III En France, l’anticolonialisme reste minoritaire, mais la contestation monte dans les colonies

  • Quelques voix se font entendre en France pour critiquer la colonisation, mais elles sont minoritaires. Le PCF s’oppose au colonialisme pour des raisons idéologiques : selon lui, il est l’exemple même de « l’impérialisme et de l’exploitation des peuples opprimés par le capitalisme bourgeois ». Les communistes n’hésitent pas à former les enfants des élites colonisées, qui viennent faire leurs études en métropole. Certains deviendront plus tard les leaders des mouvements indépendantistes. Dans le domaine artistique, les surréalistes français, et certains intellectuels s’opposent à la propagande colonialiste. Ils veulent aussi montrer la richesse culturelle de l’Afrique en faisant la promotion de « l’art nègre ».

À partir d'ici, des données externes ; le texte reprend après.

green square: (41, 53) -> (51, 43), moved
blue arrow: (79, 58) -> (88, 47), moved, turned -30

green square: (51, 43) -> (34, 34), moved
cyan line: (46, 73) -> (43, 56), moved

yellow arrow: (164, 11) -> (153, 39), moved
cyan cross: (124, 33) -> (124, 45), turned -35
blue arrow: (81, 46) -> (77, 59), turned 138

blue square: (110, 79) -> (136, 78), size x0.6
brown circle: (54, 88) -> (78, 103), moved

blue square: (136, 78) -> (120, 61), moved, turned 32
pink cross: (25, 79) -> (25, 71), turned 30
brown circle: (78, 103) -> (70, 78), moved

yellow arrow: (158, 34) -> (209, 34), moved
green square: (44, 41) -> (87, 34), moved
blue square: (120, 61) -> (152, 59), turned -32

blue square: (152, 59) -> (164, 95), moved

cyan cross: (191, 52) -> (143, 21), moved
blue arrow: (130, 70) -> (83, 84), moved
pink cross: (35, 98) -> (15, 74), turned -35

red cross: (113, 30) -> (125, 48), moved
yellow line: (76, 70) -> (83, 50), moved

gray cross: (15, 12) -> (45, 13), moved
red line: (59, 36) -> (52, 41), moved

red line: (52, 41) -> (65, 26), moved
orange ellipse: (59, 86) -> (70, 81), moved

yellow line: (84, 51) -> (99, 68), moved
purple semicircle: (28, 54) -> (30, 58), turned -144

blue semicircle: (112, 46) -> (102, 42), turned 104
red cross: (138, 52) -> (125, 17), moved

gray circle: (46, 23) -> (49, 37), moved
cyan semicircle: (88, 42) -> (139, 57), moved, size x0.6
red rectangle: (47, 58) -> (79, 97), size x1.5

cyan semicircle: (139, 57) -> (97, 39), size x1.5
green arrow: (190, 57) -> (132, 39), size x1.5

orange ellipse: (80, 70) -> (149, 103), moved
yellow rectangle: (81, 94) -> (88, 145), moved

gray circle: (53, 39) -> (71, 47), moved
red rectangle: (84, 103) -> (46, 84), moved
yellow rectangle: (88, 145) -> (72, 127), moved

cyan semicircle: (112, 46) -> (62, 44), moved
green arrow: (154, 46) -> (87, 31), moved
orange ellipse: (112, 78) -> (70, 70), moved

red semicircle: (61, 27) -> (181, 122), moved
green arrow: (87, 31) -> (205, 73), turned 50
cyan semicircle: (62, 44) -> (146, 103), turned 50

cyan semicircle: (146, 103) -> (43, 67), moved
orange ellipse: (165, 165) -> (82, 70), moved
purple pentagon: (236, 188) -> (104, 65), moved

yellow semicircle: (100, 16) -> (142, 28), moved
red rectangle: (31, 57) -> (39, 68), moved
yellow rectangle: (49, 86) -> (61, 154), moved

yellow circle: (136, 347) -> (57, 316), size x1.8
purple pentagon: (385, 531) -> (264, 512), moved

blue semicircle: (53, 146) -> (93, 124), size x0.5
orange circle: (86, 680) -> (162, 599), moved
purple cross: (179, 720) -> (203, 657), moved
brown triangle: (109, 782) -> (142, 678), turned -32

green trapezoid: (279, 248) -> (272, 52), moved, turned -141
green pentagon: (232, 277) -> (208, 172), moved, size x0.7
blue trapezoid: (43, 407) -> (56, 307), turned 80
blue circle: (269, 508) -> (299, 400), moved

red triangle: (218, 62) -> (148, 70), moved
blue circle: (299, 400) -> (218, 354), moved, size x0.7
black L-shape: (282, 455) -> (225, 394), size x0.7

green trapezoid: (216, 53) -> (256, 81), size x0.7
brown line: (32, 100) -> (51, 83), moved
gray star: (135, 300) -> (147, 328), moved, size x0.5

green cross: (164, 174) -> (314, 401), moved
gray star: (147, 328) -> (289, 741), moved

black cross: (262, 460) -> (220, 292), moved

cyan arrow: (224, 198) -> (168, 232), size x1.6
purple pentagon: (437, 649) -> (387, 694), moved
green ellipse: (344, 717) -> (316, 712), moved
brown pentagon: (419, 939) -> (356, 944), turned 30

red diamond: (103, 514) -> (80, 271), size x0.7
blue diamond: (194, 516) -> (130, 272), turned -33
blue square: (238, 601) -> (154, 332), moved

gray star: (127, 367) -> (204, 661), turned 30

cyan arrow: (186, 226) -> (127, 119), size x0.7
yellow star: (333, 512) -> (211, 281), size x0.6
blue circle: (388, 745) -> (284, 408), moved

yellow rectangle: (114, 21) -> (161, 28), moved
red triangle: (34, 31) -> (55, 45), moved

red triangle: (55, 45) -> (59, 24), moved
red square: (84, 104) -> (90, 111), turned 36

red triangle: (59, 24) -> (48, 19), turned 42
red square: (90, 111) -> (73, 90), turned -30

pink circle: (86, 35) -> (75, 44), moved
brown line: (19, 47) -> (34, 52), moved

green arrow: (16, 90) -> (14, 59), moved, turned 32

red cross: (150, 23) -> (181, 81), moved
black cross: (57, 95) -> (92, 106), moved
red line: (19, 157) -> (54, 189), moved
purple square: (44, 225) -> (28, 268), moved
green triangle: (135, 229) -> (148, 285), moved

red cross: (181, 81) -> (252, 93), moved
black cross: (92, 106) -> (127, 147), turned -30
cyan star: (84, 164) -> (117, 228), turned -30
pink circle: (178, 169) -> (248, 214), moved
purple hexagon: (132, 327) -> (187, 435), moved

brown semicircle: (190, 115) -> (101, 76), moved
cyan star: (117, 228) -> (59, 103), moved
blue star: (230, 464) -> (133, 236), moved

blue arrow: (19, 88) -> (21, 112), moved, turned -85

  • Dans les colonies, l’opposition au colonialisme se structure. Après la Première Guerre mondiale, les soldats des colonies reviennent chez eux : ils ont combattu avec des soldats français, souvent des paysans ou des ouvriers comme eux, ce qui a remis en question dans leur esprit le principe de la supériorité des Blancs qui est à la base du fonctionnement de la société coloniale. Parallèlement, les jeunes formés en France ont appris les valeurs démocratiques, les droits de l’homme, le principe défendu par Wilson du « droit des peuples à disposer d’eux-mêmes ». La contestation prend d’abord la forme de revendications égalitaires pour une réforme ou une suppression du code de l’indigénat. Mais face à la réticence des autorités coloniales, les contestations montent allant même jusqu’à des révoltes: guerre du Rif au Maroc entre 1921 et 1926, révoltes en Syrie en 1925, etc. Les mouvements nationalistes se radicalisent en mouvements indépendantistes : Étoile africaine de Messali Hadj en Algérie (1926), Néo-Destour d’Habib Bourguiba en Tunisie en 1934. Ces mouvements ne cesseront de se renforcer : après la Seconde Guerre mondiale c’est l’anticolonialisme qui triomphera et entraînera la fin inexorable des empires coloniaux.